Wednesday, 20 February, 2019

China buoyant after Trump endorses one-China policy

China buoyant after Trump endorses one-China policy China buoyant after Trump endorses one-China policy
Theresa Hayes | 11 February, 2017, 01:40

Women walk past a news stand displaying a Chinese news magazine fronting a photo of Chinese President Xi Jinping and U.S. President Donald Trump in Beijing, Thursday, Feb. 9, 2017.

The White House says that the US President Donald Trump has written to Chinese President Xi Jinping to wish the "Chinese people a happy Lantern Festival and prosperous Year of the Rooster".

Separately, a commentary by state-run Xinhua news agency on Friday described Mr. Trump's backing of the one-China policy as "commendable" for it showed that "the new US leader now has a clear picture of the political bedrock of probably the world's most important bilateral ties".

The two leaders also invited each other to visit their respective countries. "Trump's China policy hasn't taken a clear shape yet, although all the signs so far point to a combative approach". No U.S. president or president-elect is believed to have spoken directly with a Taiwanese leader since the U.S. recognized the mainland government and cut ties with Taiwan in 1979.

In addition to Taiwan, Trump also ruffled feathers in China by threatening trade sanctions and accusing the communist country of manipulating its currency.

"Stung by an earlier, and unorthodox, telephone call between Mr. Trump and the president of Taiwan, Mr.

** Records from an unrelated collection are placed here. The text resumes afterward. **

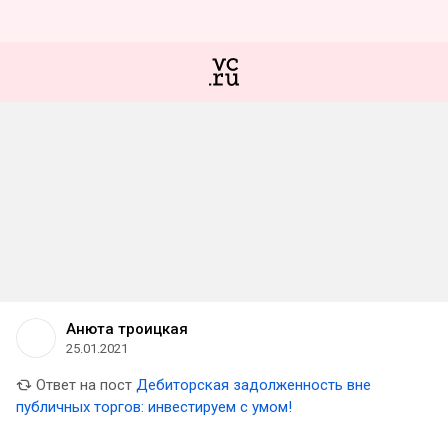
Анюта троицкая
25.01.2021
Ответ на пост
Дебиторская задолженность вне
публичных торгов: инвестируем с умом!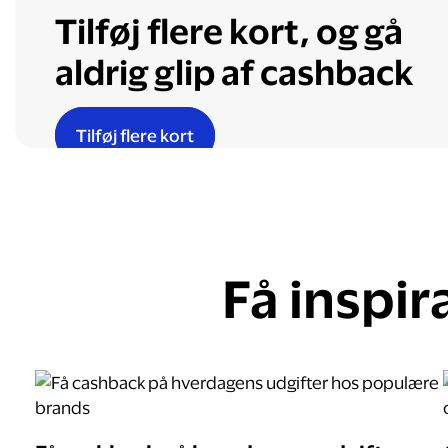
Tilføj flere kort, og gå
aldrig glip af cashback
Tilføj flere kort
Få inspir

Xi had not spoken to the American leader since November 14, the week after he was elected.Relations between Washington and Beijing had been frozen since December".

Trump previously suggested acceptance of the "one China" policy could be part of an agreement on issues such as trade.

Trump's affirmation of the "One China" policy would place him in line with USA presidents going back to Jimmy Carter.

Mr Trump and Mr Xi have yet to speak directly since Mr Trump took office on Jan 20, although they did talk soon after Mr Trump won the United States presidential election in November.

Trump angered Beijing in December by talking to the president of self-ruled Taiwan and saying the United States did not necessarily have to stick to the policy, questioning a position held for almost four decades.

The call was preceded by a letter from Trump, who thanked Xi for his congratulations on Trump winning the presidency and spoke of developing "constructive relationship that benefits both the United States and China". "Both sides absolutely can become very good cooperative partners".

Douglas Paal, vice president for studies at the Carnegie Endowment for global peace, told Xinhua that the call "was very important to provide a foundation of stability in the U.S".

Washington and Beijing's ties were on a downward spiral after the former allowed Taiwan's leader to meet a republican senator and governor of Texas.